• WORK TASK:
Below are the records. Gather each line that holds "женщина".

*** Block opens ***

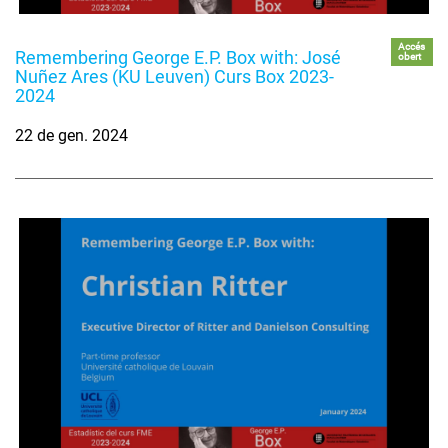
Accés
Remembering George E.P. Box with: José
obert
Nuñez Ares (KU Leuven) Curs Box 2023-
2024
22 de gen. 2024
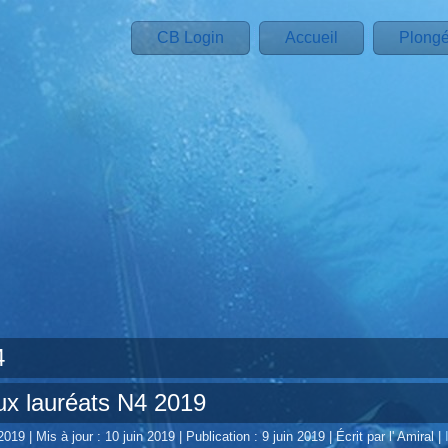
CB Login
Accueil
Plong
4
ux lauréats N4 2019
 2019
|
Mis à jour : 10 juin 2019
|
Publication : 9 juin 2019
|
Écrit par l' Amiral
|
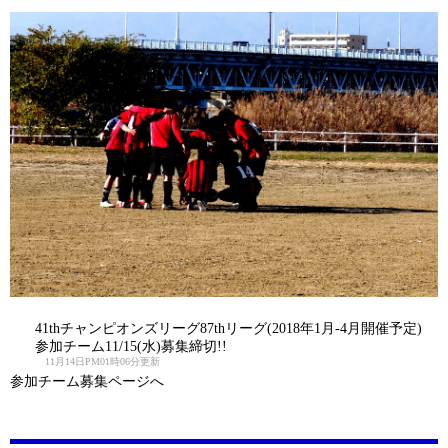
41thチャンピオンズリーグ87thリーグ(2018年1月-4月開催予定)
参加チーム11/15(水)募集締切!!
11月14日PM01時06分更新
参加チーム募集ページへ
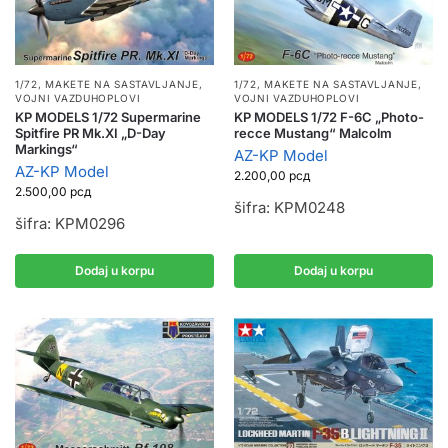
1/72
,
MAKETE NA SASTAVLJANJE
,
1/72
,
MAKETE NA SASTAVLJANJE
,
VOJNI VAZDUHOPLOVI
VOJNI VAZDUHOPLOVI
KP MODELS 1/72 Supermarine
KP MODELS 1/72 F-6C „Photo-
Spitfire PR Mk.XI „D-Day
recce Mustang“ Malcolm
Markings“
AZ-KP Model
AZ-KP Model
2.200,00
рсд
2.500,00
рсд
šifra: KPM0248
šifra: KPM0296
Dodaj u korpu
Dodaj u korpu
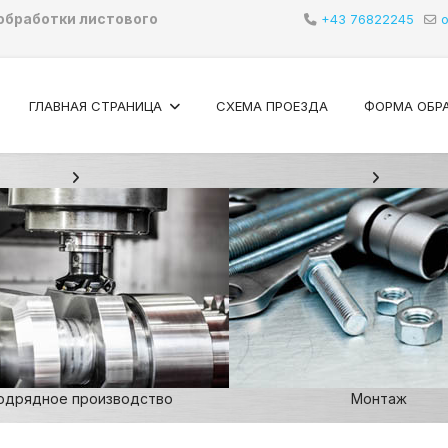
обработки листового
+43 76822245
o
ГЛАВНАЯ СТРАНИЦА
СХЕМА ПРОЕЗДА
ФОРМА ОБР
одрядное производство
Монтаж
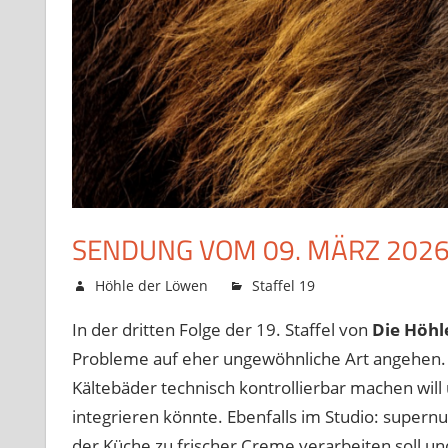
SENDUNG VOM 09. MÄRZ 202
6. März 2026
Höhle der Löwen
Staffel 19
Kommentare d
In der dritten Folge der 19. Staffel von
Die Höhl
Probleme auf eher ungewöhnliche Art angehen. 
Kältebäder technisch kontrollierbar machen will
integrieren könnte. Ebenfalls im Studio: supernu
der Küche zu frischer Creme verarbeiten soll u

*** Block closes ***
*** Block opens ***

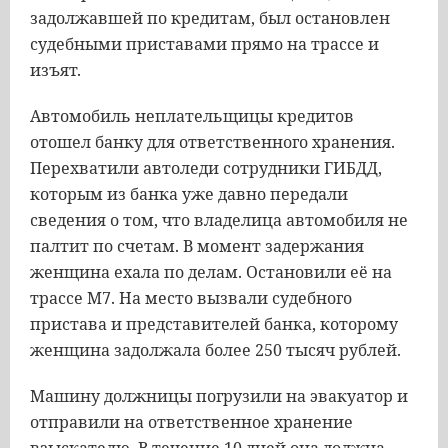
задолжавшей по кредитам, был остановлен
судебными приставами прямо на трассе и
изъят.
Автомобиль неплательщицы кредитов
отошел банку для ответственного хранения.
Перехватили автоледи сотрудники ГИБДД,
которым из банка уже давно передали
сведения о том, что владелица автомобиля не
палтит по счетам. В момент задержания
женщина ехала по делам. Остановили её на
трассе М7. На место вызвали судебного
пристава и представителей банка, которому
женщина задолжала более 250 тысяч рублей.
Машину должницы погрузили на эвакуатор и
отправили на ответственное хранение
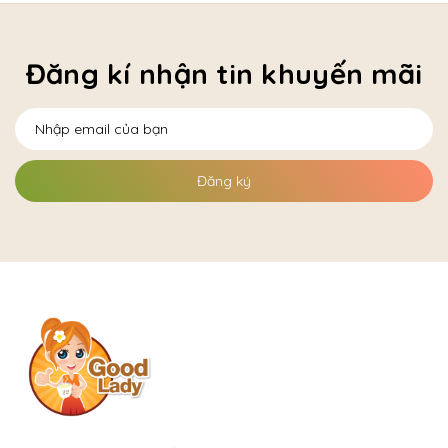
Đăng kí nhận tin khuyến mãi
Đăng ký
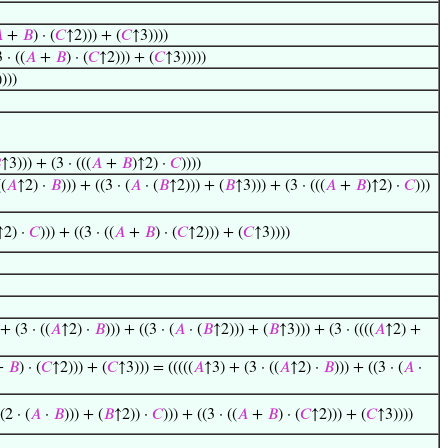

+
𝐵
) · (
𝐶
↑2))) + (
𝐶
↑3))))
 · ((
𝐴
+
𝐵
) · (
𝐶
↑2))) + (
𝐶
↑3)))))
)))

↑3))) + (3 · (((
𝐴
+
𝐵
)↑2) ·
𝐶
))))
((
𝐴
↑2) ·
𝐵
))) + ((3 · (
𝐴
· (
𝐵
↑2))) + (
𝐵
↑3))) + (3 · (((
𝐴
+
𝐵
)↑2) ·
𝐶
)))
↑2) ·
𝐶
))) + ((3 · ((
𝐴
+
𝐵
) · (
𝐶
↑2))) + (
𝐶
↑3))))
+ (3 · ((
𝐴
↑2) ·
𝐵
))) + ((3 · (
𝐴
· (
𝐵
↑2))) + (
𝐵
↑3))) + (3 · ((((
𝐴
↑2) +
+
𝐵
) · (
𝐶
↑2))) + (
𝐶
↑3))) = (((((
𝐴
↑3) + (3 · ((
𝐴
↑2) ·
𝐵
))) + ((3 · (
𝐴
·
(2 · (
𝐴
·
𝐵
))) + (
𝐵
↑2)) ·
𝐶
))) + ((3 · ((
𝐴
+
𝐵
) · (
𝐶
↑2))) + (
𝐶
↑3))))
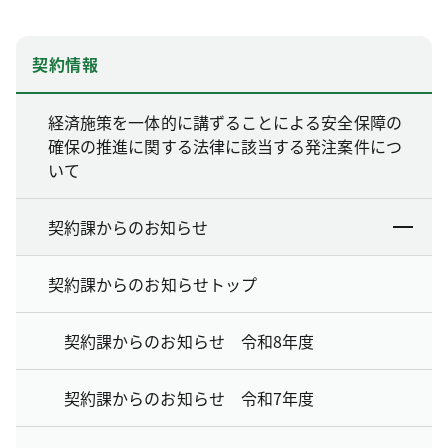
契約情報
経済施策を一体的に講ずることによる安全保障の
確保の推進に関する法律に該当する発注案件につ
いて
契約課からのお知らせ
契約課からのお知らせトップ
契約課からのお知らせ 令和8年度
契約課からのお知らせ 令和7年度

*** Block closes ***
*** Block opens ***

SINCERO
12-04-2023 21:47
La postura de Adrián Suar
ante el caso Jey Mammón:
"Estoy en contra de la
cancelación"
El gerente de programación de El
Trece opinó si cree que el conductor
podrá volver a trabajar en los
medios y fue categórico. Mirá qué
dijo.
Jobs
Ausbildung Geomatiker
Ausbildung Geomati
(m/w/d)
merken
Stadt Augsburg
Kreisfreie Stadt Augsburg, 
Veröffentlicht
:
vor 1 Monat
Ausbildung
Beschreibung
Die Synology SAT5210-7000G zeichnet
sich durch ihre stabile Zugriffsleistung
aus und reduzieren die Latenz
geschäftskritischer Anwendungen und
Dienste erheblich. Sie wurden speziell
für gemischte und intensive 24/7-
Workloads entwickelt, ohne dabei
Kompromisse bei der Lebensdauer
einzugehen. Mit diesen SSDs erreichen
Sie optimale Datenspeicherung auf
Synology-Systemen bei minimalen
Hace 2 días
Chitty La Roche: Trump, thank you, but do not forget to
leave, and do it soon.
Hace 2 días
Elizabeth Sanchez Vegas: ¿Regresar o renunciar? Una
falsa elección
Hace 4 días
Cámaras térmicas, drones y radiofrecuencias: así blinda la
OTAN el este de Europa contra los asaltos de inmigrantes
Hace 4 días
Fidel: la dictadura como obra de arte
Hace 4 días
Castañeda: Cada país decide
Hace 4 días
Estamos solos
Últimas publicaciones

*** Block closes ***

• SOLUTION BELOW:
женщина ехала по делам. Остановили её на
женщина задолжала более 250 тысяч рублей.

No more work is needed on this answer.